● **Required work**:
The listing that follows must be retyped exactly, without its pictures.

● **Provided data**:
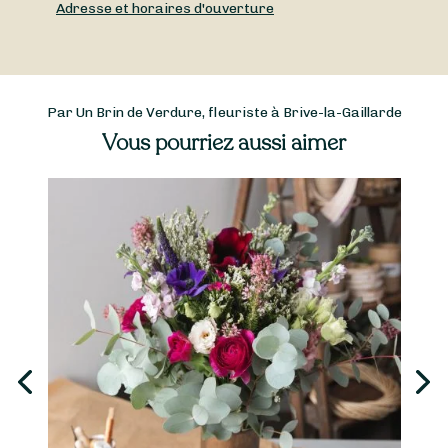
Adresse et horaires d'ouverture
Par Un Brin de Verdure, fleuriste à Brive-la-Gaillarde
Vous pourriez aussi aimer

● **Finished task**:
Adresse et horaires d'ouverture
Par Un Brin de Verdure, fleuriste à Brive-la-Gaillarde
Vous pourriez aussi aimer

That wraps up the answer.